No es fácil explicar este cambio tuyo.

Ahora estoy viva, sí, pero por entonces estaba muerta.

Aunque me mostrara indiferente como una piedra

y siguiera allí clavada por pura rutina.

No conseguiste moverme ni un centímetro con el pie, no,

ni me dejaste volver a fijar mis pequeños ojos sin párpados

en el cielo, aun sin tener la menor esperanza

de aprehender el azul o las estrellas, por supuesto.

Pero la cuestión era otra. Digamos que me dormí —una serpiente

camuflada entre rocas negras, como una roca negra

en el hiato del invierno—,

igual que mis vecinos, sin hallar placer

en el millón de mejillas perfectamente cinceladas

que ardían a cada momento para fundir

mi mejilla de basalto. Después se volvieron lágrimas,

ángeles llorando sobre naturalezas apagadas,

pero no me convencieron. Aquellas se helaron.

Cada cabeza muerta tenía un yelmo de hielo.

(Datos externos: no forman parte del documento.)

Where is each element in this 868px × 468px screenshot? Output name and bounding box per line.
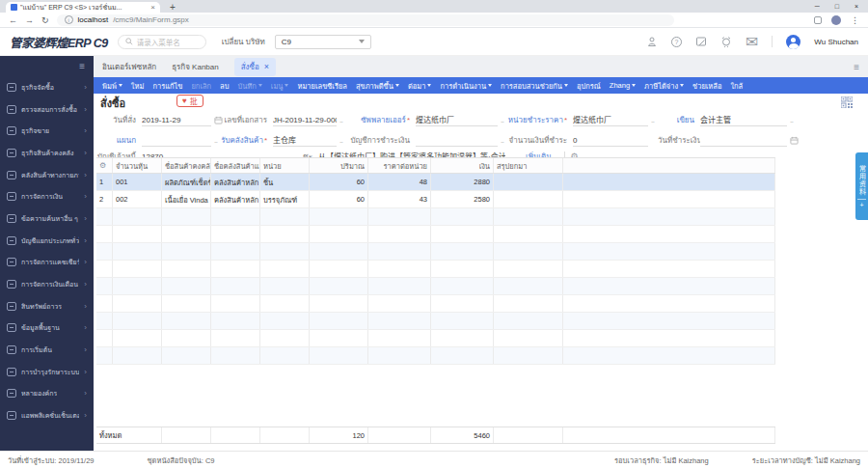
toolbar-tools-button[interactable]: อุปกรณ์: [577, 80, 601, 92]
toolbar-help-button[interactable]: ช่วยเหลือ: [692, 80, 721, 92]
toolbar-delete-button[interactable]: ลบ: [220, 80, 229, 92]
sidebar-item-inventory[interactable]: ธุรกิจสินค้าคงคลัง›: [0, 142, 94, 164]
field-label-link[interactable]: ซัพพลายเออร์*: [342, 114, 416, 126]
field-label-link[interactable]: แผนก: [95, 134, 142, 147]
window-minimize-button[interactable]: ─: [815, 3, 820, 10]
user-avatar[interactable]: [786, 35, 800, 49]
calendar-icon[interactable]: [790, 136, 799, 145]
company-select[interactable]: C9: [275, 35, 371, 49]
field-value[interactable]: [700, 134, 787, 147]
toolbar-operations-button[interactable]: การดำเนินงาน: [440, 80, 492, 92]
toolbar-serial-button[interactable]: หมายเลขซีเรียล: [297, 80, 346, 92]
column-header-unit[interactable]: หน่วย: [260, 158, 310, 173]
sidebar-item-physical-warehouse[interactable]: คลังสินค้าทางกายภาพ›: [0, 164, 94, 186]
browser-tab[interactable]: "แม่บ้าน" ERP C9 <S> เวอร์ชั่นม... ×: [6, 2, 160, 13]
grid-settings-gear-icon[interactable]: ⚙: [99, 161, 106, 170]
sidebar-item-purchase[interactable]: ธุรกิจจัดซื้อ›: [0, 76, 94, 98]
form-edit-icon[interactable]: [695, 36, 707, 47]
forward-icon[interactable]: →: [25, 15, 34, 25]
qr-code-icon[interactable]: [841, 96, 853, 108]
field-value[interactable]: 煋达纸巾厂: [573, 114, 648, 126]
field-value[interactable]: 会计主管: [700, 114, 787, 126]
toolbar-tax-button[interactable]: ภาษีได้จ่าง: [644, 80, 684, 92]
sidebar-collapse-icon[interactable]: ≡: [79, 61, 85, 71]
new-tab-button[interactable]: +: [170, 2, 176, 13]
sidebar-item-payroll[interactable]: การจัดการเงินเดือน›: [0, 273, 94, 295]
extensions-icon[interactable]: [814, 16, 822, 24]
field-label-link[interactable]: รับคลังสินค้า*: [190, 134, 273, 147]
cell-empty: [96, 330, 113, 346]
field-doc-no[interactable]: เลขที่เอกสาร JH-2019-11-29-00004 ...: [190, 112, 342, 127]
toolbar-health-button[interactable]: สุขภาพดีขึ้น: [356, 80, 399, 92]
sidebar-item-app-center[interactable]: แอพพลิเคชั่นเซ็นเตอร์›: [0, 404, 94, 427]
url-bar[interactable]: i localhost/cmc9/MainForm.gspx: [57, 14, 674, 26]
sidebar-item-base-data[interactable]: ข้อมูลพื้นฐาน›: [0, 317, 94, 340]
window-maximize-button[interactable]: □: [835, 3, 839, 10]
plus-icon[interactable]: +: [857, 199, 866, 208]
field-paid-amount[interactable]: จำนวนเงินที่ชำระ 0: [503, 132, 648, 148]
browser-profile-avatar[interactable]: [831, 15, 841, 25]
column-header-product_name[interactable]: ชื่อสินค้าคงคลัง: [162, 158, 211, 173]
column-header-qty[interactable]: ปริมาณ: [310, 158, 368, 173]
field-value[interactable]: JH-2019-11-29-00004: [273, 114, 337, 126]
back-icon[interactable]: ←: [9, 15, 17, 25]
help-icon[interactable]: ?: [671, 37, 682, 47]
sidebar-item-fixed-assets[interactable]: สินทรัพย์ถาวร›: [0, 295, 94, 317]
field-supplier[interactable]: ซัพพลายเออร์* 煋达纸巾厂 ...: [342, 112, 503, 127]
table-row[interactable]: 1001ผลิตภัณฑ์เช็ดชื้นแ...คลังสินค้าหลักช…: [96, 174, 775, 191]
tab-close-icon[interactable]: ×: [264, 64, 269, 69]
column-header-warehouse_name[interactable]: ชื่อคลังสินค้าแบบ...: [211, 158, 260, 173]
sidebar-item-general-ledger[interactable]: บัญชีแยกประเภททั่วไป›: [0, 230, 94, 252]
common-data-side-tab[interactable]: 常用资料 +: [855, 152, 868, 220]
sidebar-item-other-queries[interactable]: ข้อความค้นหาอื่น ๆ›: [0, 207, 94, 230]
toolbar-close-button[interactable]: ใกล้: [730, 80, 743, 92]
field-label-link[interactable]: เขียน: [658, 114, 700, 126]
table-row[interactable]: 2002เนื้อเยื่อ Vindaคลังสินค้าหลักบรรจุภ…: [96, 191, 775, 208]
lookup-ellipsis-icon[interactable]: ...: [790, 117, 793, 124]
column-header-stock_no[interactable]: จำนวนหุ้น: [113, 158, 162, 173]
toolbar-new-button[interactable]: ใหม่: [131, 80, 145, 92]
field-value[interactable]: 煋达纸巾厂: [416, 114, 498, 126]
menu-search-input[interactable]: 请录入菜单名: [118, 35, 206, 49]
column-header-summary[interactable]: สรุปยกมา: [494, 158, 563, 173]
field-payment-account[interactable]: บัญชีการชำระเงิน ...: [342, 132, 503, 148]
column-header-amount[interactable]: เงิน: [431, 158, 494, 173]
field-value[interactable]: [416, 134, 498, 147]
column-header-unit_price[interactable]: ราคาต่อหน่วย: [368, 158, 431, 173]
field-label-link[interactable]: หน่วยชำระราคา*: [503, 114, 573, 126]
tab-main-interface[interactable]: อินเตอร์เฟซหลัก: [102, 61, 156, 73]
site-info-icon[interactable]: i: [65, 15, 73, 24]
tab-kanban[interactable]: ธุรกิจ Kanban: [172, 61, 219, 73]
sidebar-item-purchase-review[interactable]: ตรวจสอบการสั่งซื้อ›: [0, 98, 94, 121]
alarm-icon[interactable]: [720, 36, 732, 47]
toolbar-edit-button[interactable]: การแก้ไข: [152, 80, 182, 92]
cell-rownum: 1: [96, 174, 113, 190]
field-payment-unit[interactable]: หน่วยชำระราคา* 煋达纸巾厂 ...: [503, 112, 654, 127]
column-header-filler[interactable]: [563, 158, 775, 173]
toolbar-zhang-button[interactable]: Zhang: [610, 81, 636, 90]
tab-close-icon[interactable]: ×: [150, 3, 155, 12]
sidebar-item-multi-org[interactable]: หลายองค์กร›: [0, 383, 94, 405]
toolbar-joint-query-button[interactable]: การสอบสวนช่วยกัน: [501, 80, 568, 92]
reload-icon[interactable]: ↻: [41, 15, 49, 25]
field-recv-warehouse[interactable]: รับคลังสินค้า* 主仓库 ...: [190, 132, 342, 148]
field-payment-date[interactable]: วันที่ชำระเงิน: [658, 132, 799, 148]
sidebar-item-finance[interactable]: การจัดการเงิน›: [0, 185, 94, 207]
browser-menu-icon[interactable]: ⋮: [851, 15, 859, 25]
column-header-rownum[interactable]: ⚙: [96, 158, 113, 173]
mail-icon[interactable]: ✉: [746, 33, 758, 51]
lookup-ellipsis-icon[interactable]: ...: [651, 117, 654, 124]
tab-purchase-order[interactable]: สั่งซื้อ×: [234, 58, 276, 76]
user-stamp-icon[interactable]: [646, 36, 658, 47]
sidebar-item-sales[interactable]: ธุรกิจขาย›: [0, 120, 94, 142]
field-maker[interactable]: เขียน 会计主管 ...: [658, 112, 793, 127]
sidebar-item-system-maintenance[interactable]: การบำรุงรักษาระบบ›: [0, 361, 94, 383]
sidebar-item-cashier[interactable]: การจัดการแคชเชียร์›: [0, 252, 94, 274]
field-value[interactable]: 0: [573, 134, 648, 147]
sidebar-item-startup[interactable]: การเริ่มต้น›: [0, 339, 94, 361]
tabbar-menu-icon[interactable]: ≡: [854, 62, 859, 72]
toolbar-next-button[interactable]: ต่อมา: [408, 80, 432, 92]
window-close-button[interactable]: ×: [854, 3, 858, 10]
field-value[interactable]: 主仓库: [273, 134, 337, 147]
toolbar-print-button[interactable]: พิมพ์: [102, 80, 122, 92]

Y seguí durmiendo, como un dedo doblado.

Lo primero que vi fue un aire diáfano,

y las gotas encerradas elevándose en un rocío

límpido como los espíritus. Había muchas piedras

alrededor, yaciendo opacas e inexpresivas.

No sabía qué hacer con todo aquello.

Brillaba cubierta de escamas de mica y abierta

para derramarme como un fluido

entre las patas de los pájaros y los tallos de las plantas.

No conseguiste engañarme. Te reconocí enseguida.

El árbol y la piedra resplandecían, sin sombras.

Mis dedos se alargaron, translúcidos como el cristal.

Empecé a brotar como una rama en marzo:

un brazo y una pierna, un brazo y una pierna.

Y así ascendí, de piedra a nube.

Ahora parezco una suerte de dios.

Flotando en el aire, con mi ropaje de alma

pura como una lámina de hielo. Y eso es un don.